With pictures removed, print the listing exactly.

# RECORD EXCERPTS
----
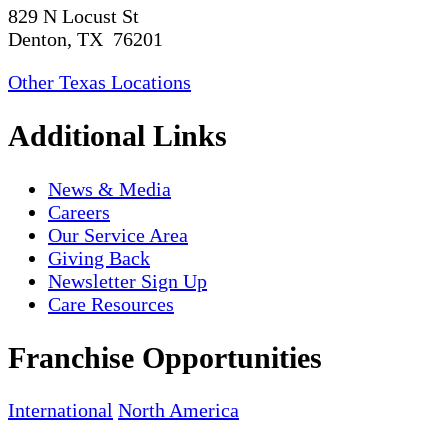
829 N Locust St
Denton, TX 76201
Other Texas Locations
Additional Links
News & Media
Careers
Our Service Area
Giving Back
Newsletter Sign Up
Care Resources
Franchise Opportunities
International
North America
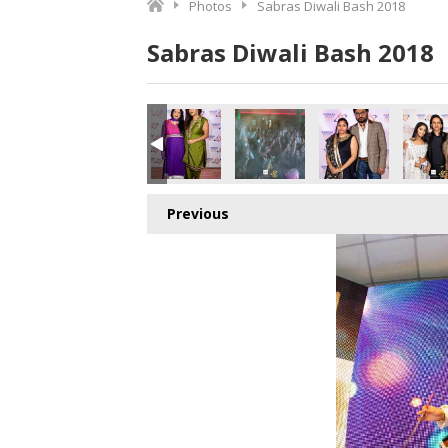
Photos
Sabras Diwali Bash 2018
Sabras Diwali Bash 2018
Previous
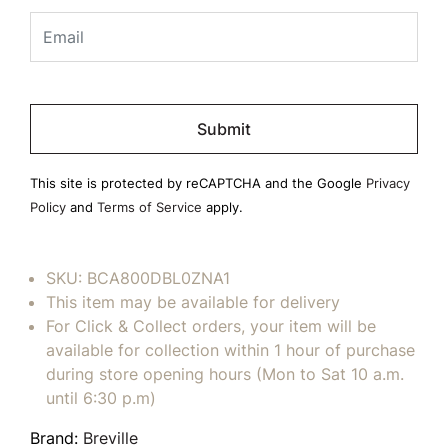
Please
leave
this
field
This site is protected by reCAPTCHA and the Google
Privacy
empty.
Policy
and
Terms of Service
apply.
SKU:
BCA800DBL0ZNA1
This item may be available for delivery
For Click & Collect orders, your item will be
available for collection within 1 hour of purchase
during store opening hours (Mon to Sat 10 a.m.
until 6:30 p.m)
Brand:
Breville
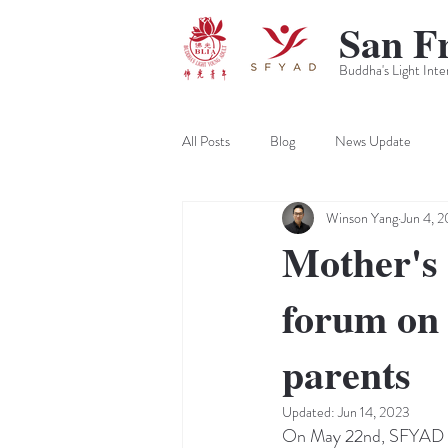
San F
Buddha's Light Inte
All Posts
Blog
News Update
Winson Yang
Jun 4, 2
Mother's 
forum on 
parents
Updated:
Jun 14, 2023
On May 22nd, SFYAD hel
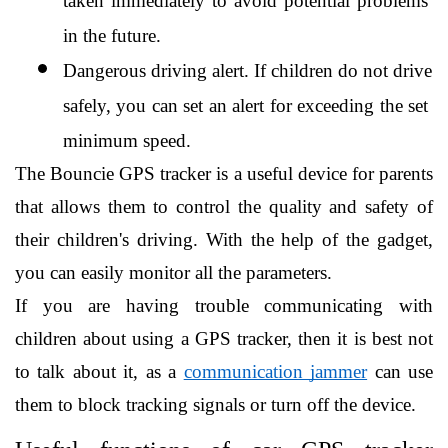
taken immediately to avoid potential problems 
in the future.
Dangerous driving alert. If children do not drive 
safely, you can set an alert for exceeding the set 
minimum speed.
The Bouncie GPS tracker is a useful device for parents 
that allows them to control the quality and safety of 
their children's driving. With the help of the gadget, 
you can easily monitor all the parameters.
If you are having trouble communicating with 
children about using a GPS tracker, then it is best not 
to talk about it, as a 
communication jammer
 can use 
them to block tracking signals or turn off the device.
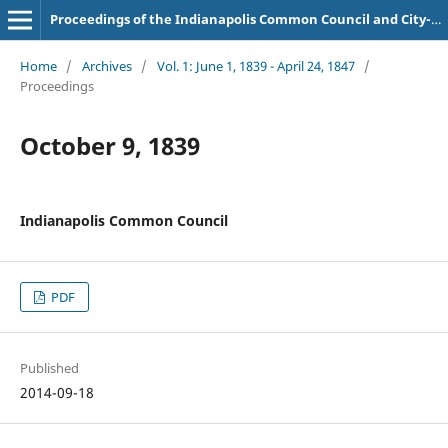
Proceedings of the Indianapolis Common Council and City-County Council
Home
/
Archives
/
Vol. 1: June 1, 1839 - April 24, 1847
/
Proceedings
October 9, 1839
Indianapolis Common Council
PDF
Published
2014-09-18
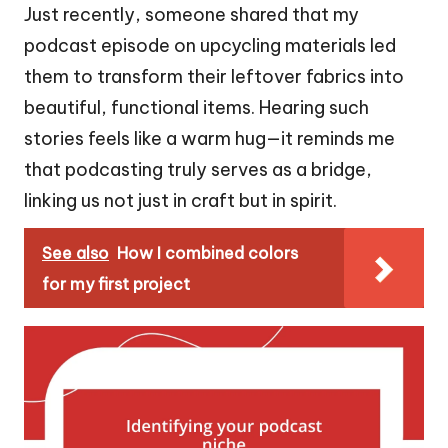
Just recently, someone shared that my
podcast episode on upcycling materials led
them to transform their leftover fabrics into
beautiful, functional items. Hearing such
stories feels like a warm hug—it reminds me
that podcasting truly serves as a bridge,
linking us not just in craft but in spirit.
See also
How I combined colors
for my first project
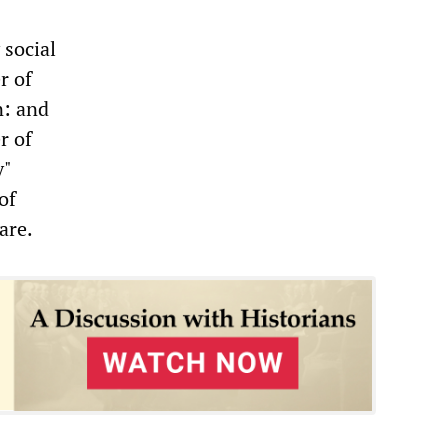
 social
r of
n: and
r of
y"
of
are.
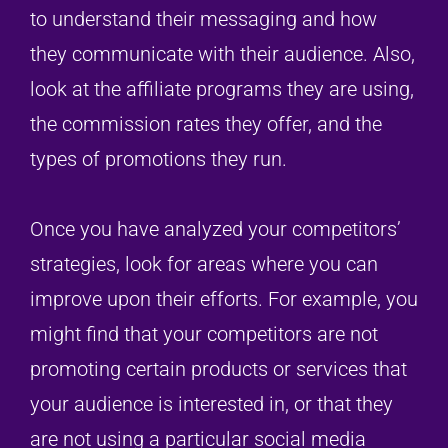
to understand their messaging and how
they communicate with their audience. Also,
look at the affiliate programs they are using,
the commission rates they offer, and the
types of promotions they run.
Once you have analyzed your competitors’
strategies, look for areas where you can
improve upon their efforts. For example, you
might find that your competitors are not
promoting certain products or services that
your audience is interested in, or that they
are not using a particular social media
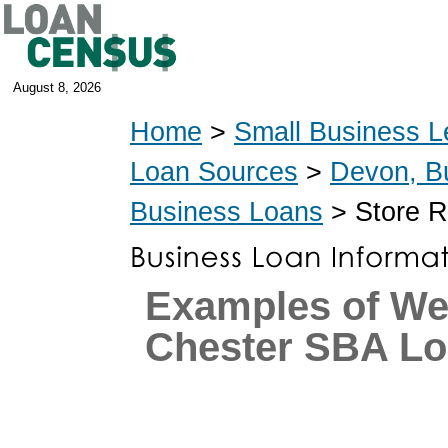
August 8, 2026
Home
>
Small Business L
Loan Sources
>
Devon, B
Business Loans
> Store R
Examples of We
Chester SBA L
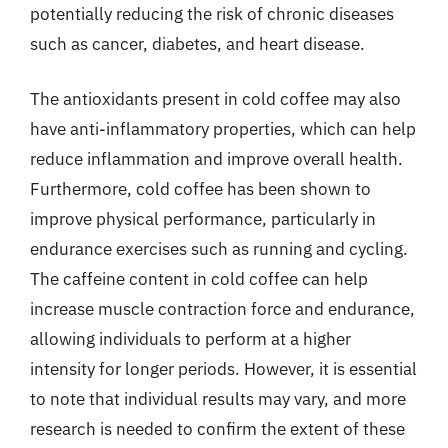
potentially reducing the risk of chronic diseases
such as cancer, diabetes, and heart disease.
The antioxidants present in cold coffee may also
have anti-inflammatory properties, which can help
reduce inflammation and improve overall health.
Furthermore, cold coffee has been shown to
improve physical performance, particularly in
endurance exercises such as running and cycling.
The caffeine content in cold coffee can help
increase muscle contraction force and endurance,
allowing individuals to perform at a higher
intensity for longer periods. However, it is essential
to note that individual results may vary, and more
research is needed to confirm the extent of these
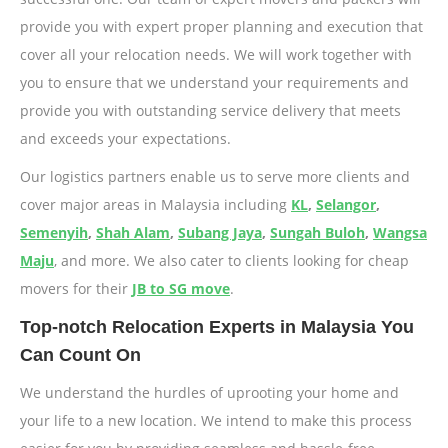
provide you with expert proper planning and execution that
cover all your relocation needs. We will work together with
you to ensure that we understand your requirements and
provide you with outstanding service delivery that meets
and exceeds your expectations.
Our logistics partners enable us to serve more clients and
cover major areas in Malaysia including
KL
,
Selangor
,
Semenyih
,
Shah Alam
,
Subang Jaya
,
Sungah Buloh
,
Wangsa
Maju
, and more. We also cater to clients looking for cheap
movers for their
JB to SG move
.
Top-notch Relocation Experts in Malaysia You
Can Count On
We understand the hurdles of uprooting your home and
your life to a new location. We intend to make this process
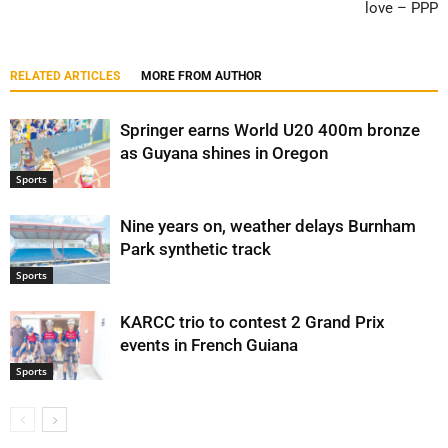
love – PPP
RELATED ARTICLES
MORE FROM AUTHOR
Springer earns World U20 400m bronze
as Guyana shines in Oregon
Sports
Nine years on, weather delays Burnham
Park synthetic track
Sports
KARCC trio to contest 2 Grand Prix
events in French Guiana
Sports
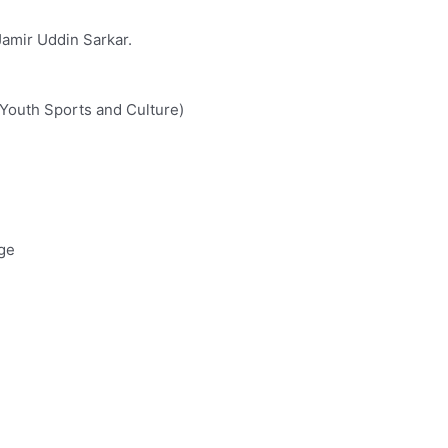
Jamir Uddin Sarkar.
 Youth Sports and Culture)
ege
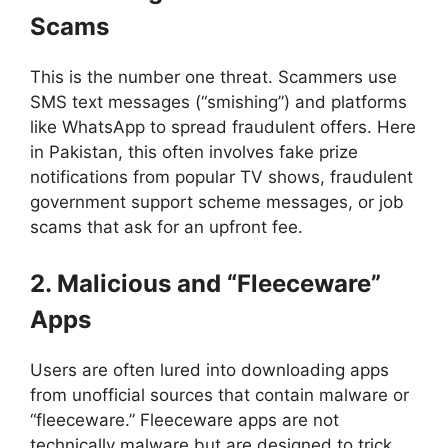
Scams
This is the number one threat. Scammers use
SMS text messages (“smishing”) and platforms
like WhatsApp to spread fraudulent offers. Here
in Pakistan, this often involves fake prize
notifications from popular TV shows, fraudulent
government support scheme messages, or job
scams that ask for an upfront fee.
2. Malicious and “Fleeceware”
Apps
Users are often lured into downloading apps
from unofficial sources that contain malware or
“fleeceware.” Fleeceware apps are not
technically malware but are designed to trick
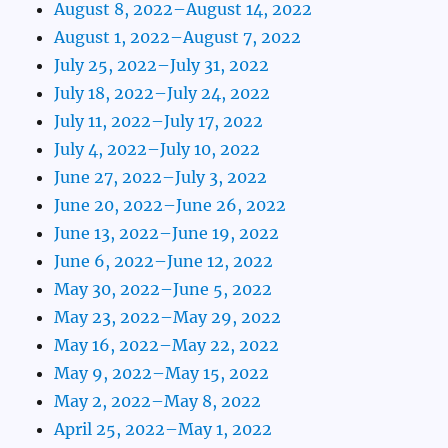
August 8, 2022–August 14, 2022
August 1, 2022–August 7, 2022
July 25, 2022–July 31, 2022
July 18, 2022–July 24, 2022
July 11, 2022–July 17, 2022
July 4, 2022–July 10, 2022
June 27, 2022–July 3, 2022
June 20, 2022–June 26, 2022
June 13, 2022–June 19, 2022
June 6, 2022–June 12, 2022
May 30, 2022–June 5, 2022
May 23, 2022–May 29, 2022
May 16, 2022–May 22, 2022
May 9, 2022–May 15, 2022
May 2, 2022–May 8, 2022
April 25, 2022–May 1, 2022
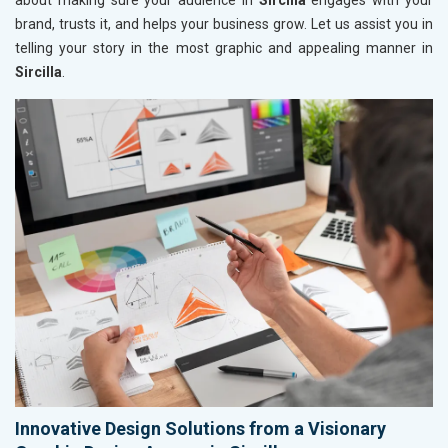
about making sure your audience in
Sircilla
engages with your
brand, trusts it, and helps your business grow. Let us assist you in
telling your story in the most graphic and appealing manner in
Sircilla
.
Innovative Design Solutions from a Visionary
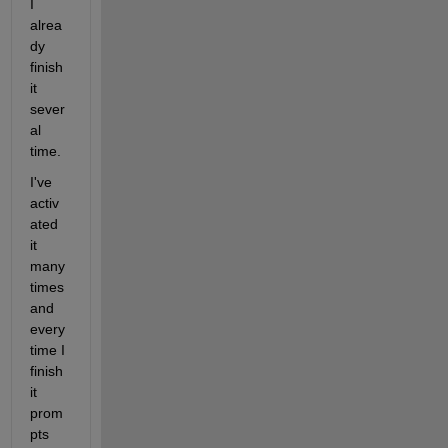
I 
alrea
dy 
finish 
it 
sever
al 
time.
I've 
activ
ated 
it 
many 
times 
and 
every 
time I 
finish 
it 
prom
pts 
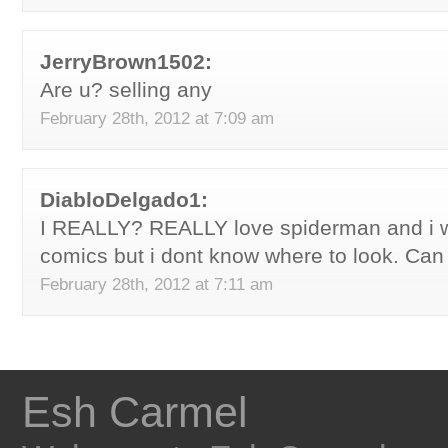
JerryBrown1502:
Are u? selling any
February 28th, 2012 at 7:09 am
DiabloDelgado1:
I REALLY? REALLY love spiderman and i w
comics but i dont know where to look. Ca
February 28th, 2012 at 7:11 am
Esh Carmel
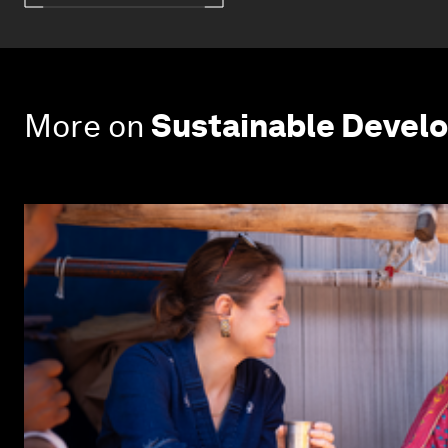
More on
Sustainable Devel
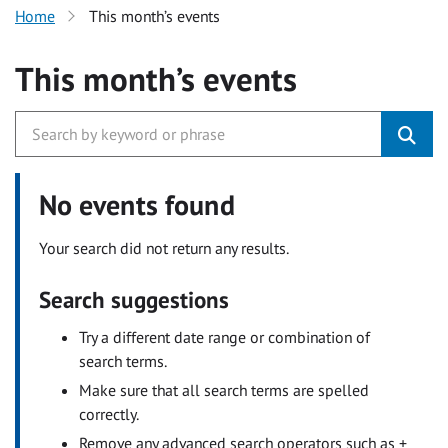
Home
This month’s events
This month’s events
No events found
Your search did not return any results.
Search suggestions
Try a different date range or combination of
search terms.
Make sure that all search terms are spelled
correctly.
Remove any advanced search operators such as +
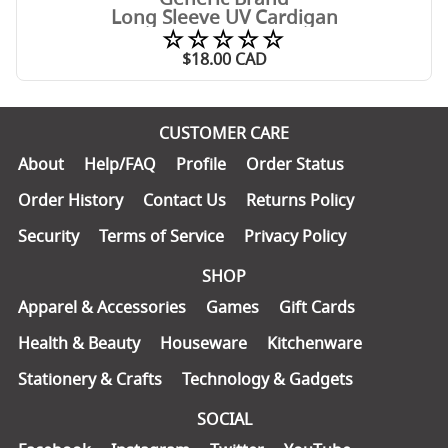
Long Sleeve UV Cardigan
☆☆☆☆☆
$
18.00
CAD
CUSTOMER CARE
About
Help/FAQ
Profile
Order Status
Order History
Contact Us
Returns Policy
Security
Terms of Service
Privacy Policy
SHOP
Apparel & Accessories
Games
Gift Cards
Health & Beauty
Houseware
Kitchenware
Stationery & Crafts
Technology & Gadgets
SOCIAL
----
# WRITTEN RESPONSE
829 N Locust St
Denton, TX 76201
Other Texas Locations
Additional Links
News & Media
Careers
Our Service Area
Giving Back
Newsletter Sign Up
Care Resources
Franchise Opportunities
International
North America
Photos
Sabras Diwali Bash 2018
Sabras Diwali Bash 2018
Previous
Please
leave
this
field
This site is protected by reCAPTCHA and the Google
Privacy
empty.
Policy
and
Terms of Service
apply.
SKU:
BCA800DBL0ZNA1
This item may be available for delivery
For Click & Collect orders, your item will be
available for collection within 1 hour of purchase
during store opening hours (Mon to Sat 10 a.m.
until 6:30 p.m)
Brand:
Breville
San F
Buddha's Light Inte
All Posts
Blog
News Update
Winson Yang
Jun 4, 2
Mother's 
forum on 
parents
Updated:
Jun 14, 2023
On May 22nd, SFYAD hel
taken immediately to avoid potential problems 
in the future.
Dangerous driving alert. If children do not drive 
safely, you can set an alert for exceeding the set 
minimum speed.
The Bouncie GPS tracker is a useful device for parents 
that allows them to control the quality and safety of 
their children's driving. With the help of the gadget, 
you can easily monitor all the parameters.
If you are having trouble communicating with 
children about using a GPS tracker, then it is best not 
to talk about it, as a 
communication jammer
 can use 
them to block tracking signals or turn off the device.
Proceedings of the Indianapolis Common Council and City-County Council
Home
/
Archives
/
Vol. 1: June 1, 1839 - April 24, 1847
/
Proceedings
October 9, 1839
Indianapolis Common Council
PDF
Published
2014-09-18
Just recently, someone shared that my
podcast episode on upcycling materials led
them to transform their leftover fabrics into
beautiful, functional items. Hearing such
stories feels like a warm hug—it reminds me
that podcasting truly serves as a bridge,
linking us not just in craft but in spirit.
See also
How I combined colors
for my first project
 social
r of
n: and
r of
y"
of
are.
to understand their messaging and how
they communicate with their audience. Also,
look at the affiliate programs they are using,
the commission rates they offer, and the
types of promotions they run.
Once you have analyzed your competitors’
strategies, look for areas where you can
improve upon their efforts. For example, you
might find that your competitors are not
promoting certain products or services that
your audience is interested in, or that they
are not using a particular social media
August 8, 2026
Home
>
Small Business L
Loan Sources
>
Devon, B
Business Loans
> Store R
Examples of We
Chester SBA L
potentially reducing the risk of chronic diseases
such as cancer, diabetes, and heart disease.
The antioxidants present in cold coffee may also
have anti-inflammatory properties, which can help
reduce inflammation and improve overall health.
Furthermore, cold coffee has been shown to
improve physical performance, particularly in
endurance exercises such as running and cycling.
The caffeine content in cold coffee can help
increase muscle contraction force and endurance,
allowing individuals to perform at a higher
intensity for longer periods. However, it is essential
to note that individual results may vary, and more
research is needed to confirm the extent of these
provide you with expert proper planning and execution that
cover all your relocation needs. We will work together with
you to ensure that we understand your requirements and
provide you with outstanding service delivery that meets
and exceeds your expectations.
Our logistics partners enable us to serve more clients and
cover major areas in Malaysia including
KL
,
Selangor
,
Semenyih
,
Shah Alam
,
Subang Jaya
,
Sungah Buloh
,
Wangsa
Maju
, and more. We also cater to clients looking for cheap
movers for their
JB to SG move
.
Top-notch Relocation Experts in Malaysia You
Can Count On
We understand the hurdles of uprooting your home and
your life to a new location. We intend to make this process
love – PPP
RELATED ARTICLES
MORE FROM AUTHOR
Springer earns World U20 400m bronze
as Guyana shines in Oregon
Sports
Nine years on, weather delays Burnham
Park synthetic track
Sports
KARCC trio to contest 2 Grand Prix
events in French Guiana
Sports
Jamir Uddin Sarkar.
 Youth Sports and Culture)
ege
Scams
This is the number one threat. Scammers use
SMS text messages (“smishing”) and platforms
like WhatsApp to spread fraudulent offers. Here
in Pakistan, this often involves fake prize
notifications from popular TV shows, fraudulent
government support scheme messages, or job
scams that ask for an upfront fee.
2. Malicious and “Fleeceware”
Apps
Users are often lured into downloading apps
from unofficial sources that contain malware or
“fleeceware.” Fleeceware apps are not
technically malware but are designed to trick
August 8, 2022–August 14, 2022
August 1, 2022–August 7, 2022
July 25, 2022–July 31, 2022
July 18, 2022–July 24, 2022
July 11, 2022–July 17, 2022
July 4, 2022–July 10, 2022
June 27, 2022–July 3, 2022
June 20, 2022–June 26, 2022
June 13, 2022–June 19, 2022
June 6, 2022–June 12, 2022
May 30, 2022–June 5, 2022
May 23, 2022–May 29, 2022
May 16, 2022–May 22, 2022
May 9, 2022–May 15, 2022
May 2, 2022–May 8, 2022
April 25, 2022–May 1, 2022
about making sure your audience in
Sircilla
engages with your
brand, trusts it, and helps your business grow. Let us assist you in
telling your story in the most graphic and appealing manner in
Sircilla
.
Innovative Design Solutions from a Visionary
I 
alrea
dy 
finish 
it 
sever
al 
time.
I've 
activ
ated 
it 
many 
times 
and 
every 
time I 
finish 
it 
prom
pts 
JerryBrown1502:
Are u? selling any
February 28th, 2012 at 7:09 am
DiabloDelgado1:
I REALLY? REALLY love spiderman and i w
comics but i dont know where to look. Ca
February 28th, 2012 at 7:11 am
Esh Carmel
More on
Sustainable Devel
Home
This month’s events
This month’s events
No events found
Your search did not return any results.
Search suggestions
Try a different date range or combination of
search terms.
Make sure that all search terms are spelled
correctly.
Remove any advanced search operators such as +
Long Sleeve UV Cardigan
☆☆☆☆☆
$
18.00
CAD
CUSTOMER CARE
About
Help/FAQ
Profile
Order Status
Order History
Contact Us
Returns Policy
Security
Terms of Service
Privacy Policy
SHOP
Apparel & Accessories
Games
Gift Cards
Health & Beauty
Houseware
Kitchenware
Stationery & Crafts
Technology & Gadgets
SOCIAL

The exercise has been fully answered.